Figure 2. Map of Study Area of An Giang and Can Tho City in the Mekong Delta of Vietnam
Can Tho, a city located in the downstream section of the VMD, heavily relies on water sources from upstream for rice farming. The city has 87,988 ha of rice cultivation and an annual rice-growing area that exceeds 237,000 ha (MARD2019). However, there is growing evidence indicating that the water levels in Can Tho’s rivers and canals, which are the main water supply for rice fields and agricultural production areas, have been relatively low in recent years (Hoai2022). Many canals are dry or deteriorating, posing a threat to water supply and rice production (DWRM2022). Particularly, the districts located far from the Hau River are unable to provide sufficient water to the fields. As a result, local farmers in these districts must dredge canals to redirect the flow and pump water, leading to high production costs (Hoai2022). In addition to the reduced water supply, the changed water quality has also affected downstream agricultural production and degraded downstream water quality. The quality of water downstream has been heavily influenced by the amount of pollutants released into the upstream watershed (Yoon et al.2015). Additionally, the capacity of the downstream river to dilute pollutants has been considerably diminished by excessive/uncontrolled water extraction activities upstream, resulting in a significant degradation of water quality downstream (Yoon et al.2015). Microbial contamination in water bodies in An Giang and some other areas in the Mekong Delta is a major concern that negatively affects water quality and poses a threat to human health in the area and downstream, for instance in Can Tho (Ly and Giao2018). While previous literature has predominantly concentrated on water allocation between upstream and downstream areas, minimal consideration has been given to downstream water in cases of diminishing stream flow (Bennett2000; Yoon et al.2015). As a result, water management in An Giang plays a pivotal role in shaping the water supply and water quality of neighboring/adjacent provinces, such as Can Tho (Hong and Giao2022), especially for rice production, a crucial crop in the basin.

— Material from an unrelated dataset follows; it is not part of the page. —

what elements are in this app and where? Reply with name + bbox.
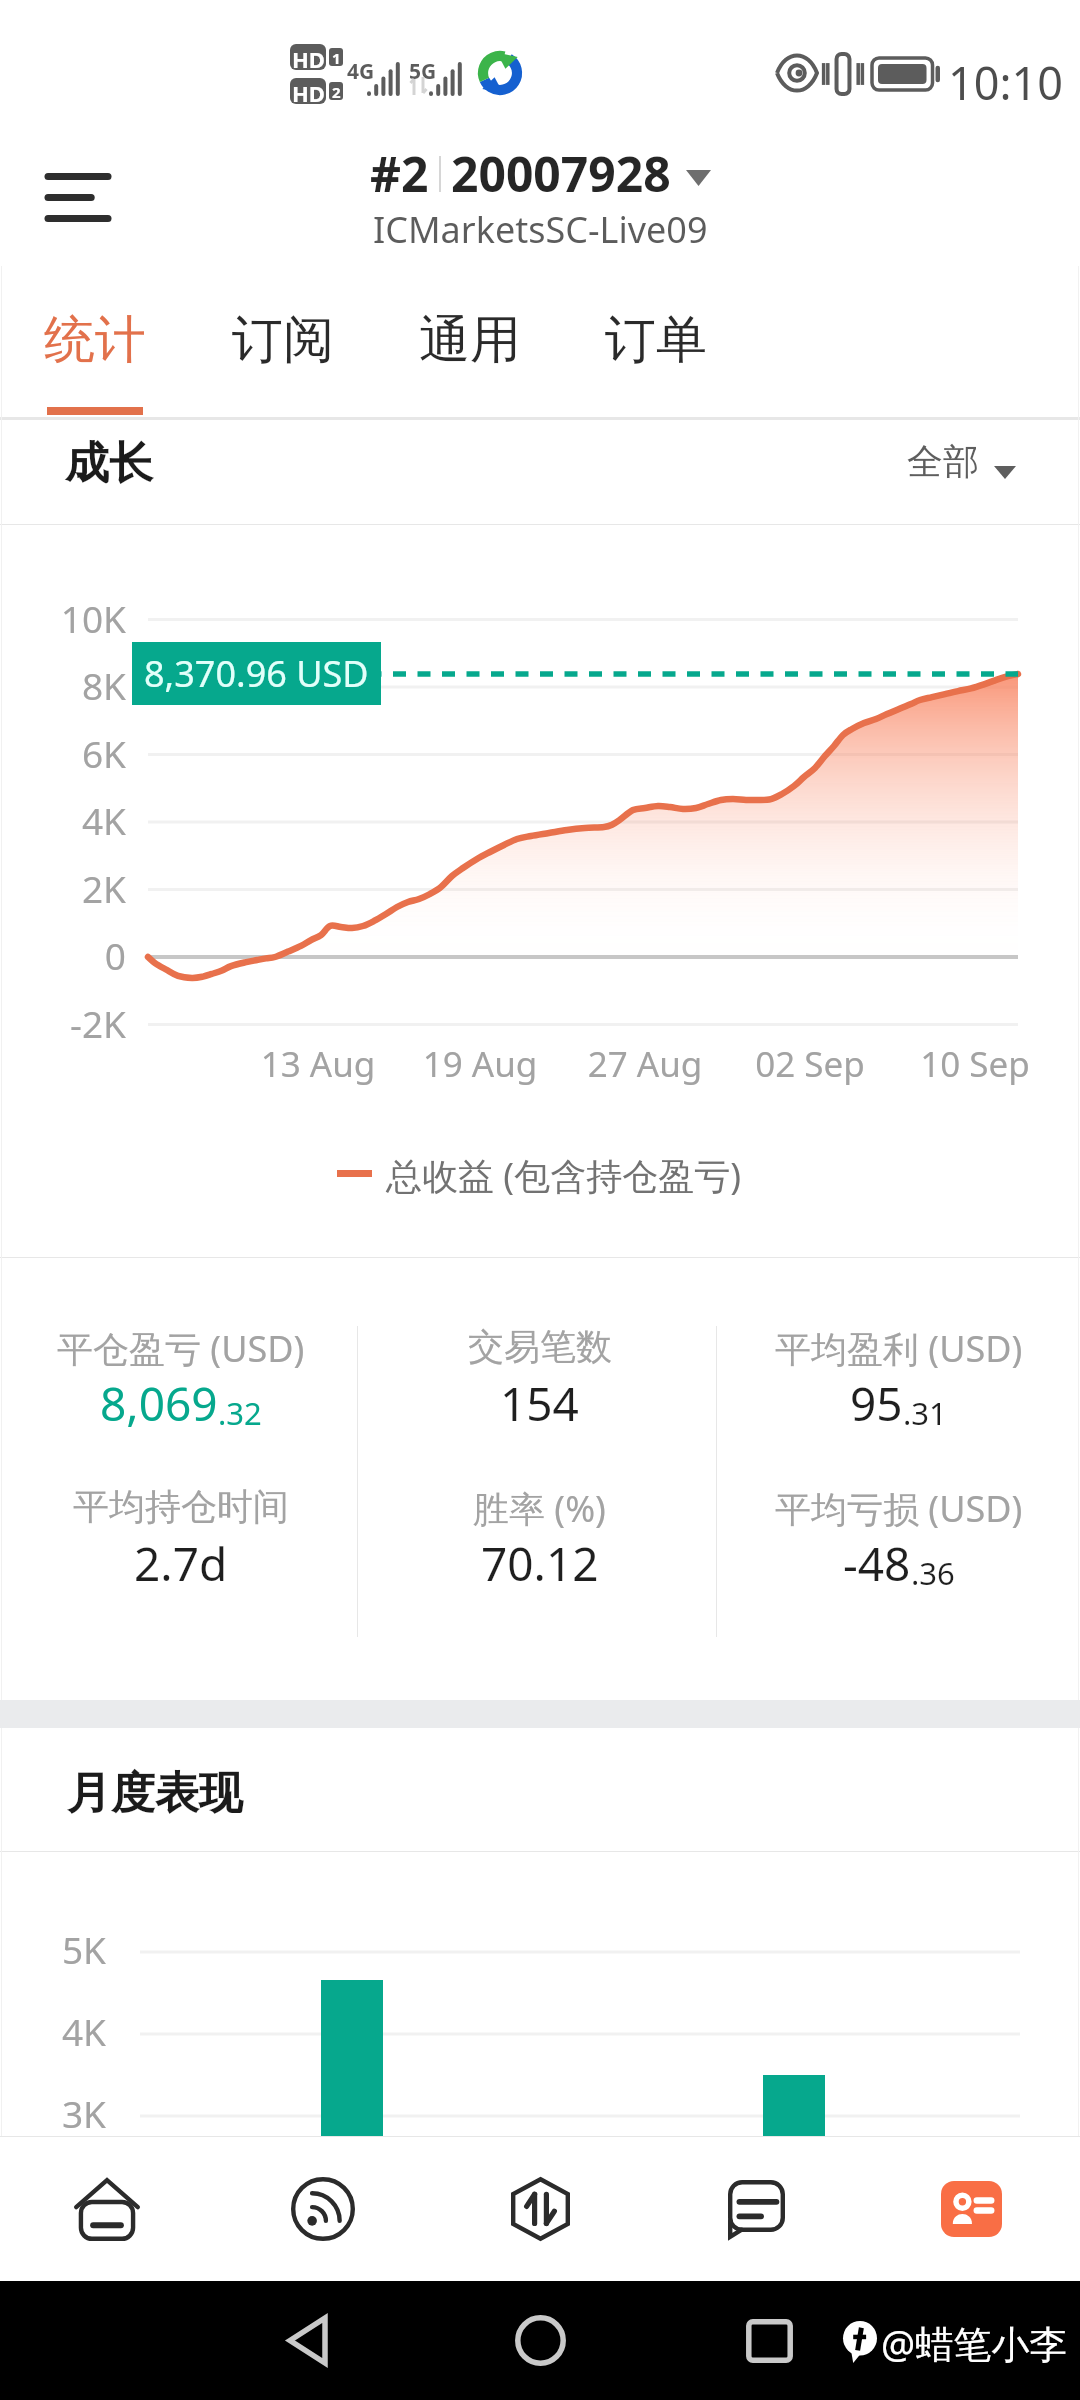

In June and July 2019, The Mekong River Commission (MRC) reported that the river water level was below the long-term average minimum (MRC2019). Extreme events such as WS and droughts during the dry season, as well as the effects of El Niño and La Niña, may further exacerbate the risk of WS in the basin (Hong2020). These facts necessitate immediate measures and actions to support water recirculation and conserve water resources for agriculture and rice production in VMD.
3.2. Contingent valuation method
This study applies a contingent valuation method (CVM) to evaluate local rice farmers’ preferences for the ES of rivers and canals, specifically those pertaining to water provision and regulation services for rice production. CVM is particularly helpful in assessing both the use and non-use values of ES associated with rivers and canals, such as provisioning and regulating services of water for irrigation and agricultural purposes (Aman et al.2020; Exposito2019). Participants were introduced to a scenario and asked to indicate their WTP for the improvement of such ES. Due to the limited options available for payment vehicles, the majority of households in the study area rely solely on the payment of water bills as a method to access water. Therefore, the water bill is considered a suitable payment vehicle in this context.
3.2.1. Development of survey questionnaire and valuation scenarios
A variety of datasets had been employed to evaluate the ecosystem services (ES) associated with rivers and canals. The CV questionnaire was developed in two phases. The first phase involved developing survey instruments and materials based on the information collected from secondary data, stakeholder consultations, key informant interviews, and focus group discussions in the middle of 2021. The second phase involves a pilot survey. Secondary data were collected annually from the Vietnam General Statistic Office, governmental agencies, and reports of local authorities to characterize the relevant characteristics of the study areas and assist in the design and sampling process.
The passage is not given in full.